Wir haben natürlich mitverfolgt, wie er die Moto2-Weltmeisterschaft gewonnen hat. Da haben wir ihn sehr oft fahren gesehen.
In den ersten beiden MotoGP-Jahren bei LCR-Honda hat er sehr gute Resultate erzielt. In den letzten zwei Jahren haben wir Stefan meist in der zweiten Hälfte des Felds rumfahren gesehen. Er hat zuletzt sein Potenzial nicht zeigen können.
Aber ich kann mir nicht vorstellen, dass er seine Fähigkeiten als Rennfahrer in den letzten eineinhalb Jahren eingebüßt hat. Er hat einfach in den vergangenen Jahren nicht das Material gehabt, das man braucht, um an der Spitze mitzumischen.
Was erwartet ihr von Stefan Bradl in seiner ersten SBK-Saison? Wie rasch wird er sich an die Pirelli-Reifen, das neue Motorrad und das ungewohnte Format mit Superpole und je einem WM-Lauf am Samstag und Sonntag einstellen können?

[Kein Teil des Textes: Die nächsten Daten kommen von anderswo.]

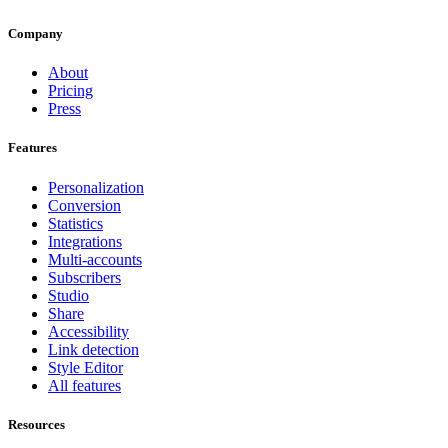
Company
About
Pricing
Press
Features
Personalization
Conversion
Statistics
Integrations
Multi-accounts
Subscribers
Studio
Share
Accessibility
Link detection
Style Editor
All features
Resources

Wir haben im Team ein klares Beispiel mit Nicky Hayden, der sich nach drei vier WM-Meetings in diesem Jahr bereits einwandfrei angepasst hatte. Die MotoGP-Fahrer gewöhnen sich normalerweise schnell um.
Je jünger der Fahrer ist, umso leichter fällt ihm normalerweise die Umstellung auf so einen Motorrad-Typ.
Es stimmt mich auch zuversichtlich, dass Stefan auf der Moto2-Maschine so außergewöhnliche Leistungen gezeigt hat. Denn die Moto2-Bikes bewegen sich auch stark, das sind keine so steifen Rennmaschinen wie die MotoGP-Bikes. Stefan ist in der Moto2-Saison 2011 so gut gefahren... Das beweist, dass er keine Angst hat, wenn sich das Motorrad in den Kurven stark bewegt. Denn das ist einer der größten Unterschiede zwischen MotoGP und Superbike; diese Maschinen bewegen sich, sie rutschen, wegen des Chassis, wegen der Reifen. Ein Superbike ist nicht ein so präzises Bike wie eine MotoGP-Maschine.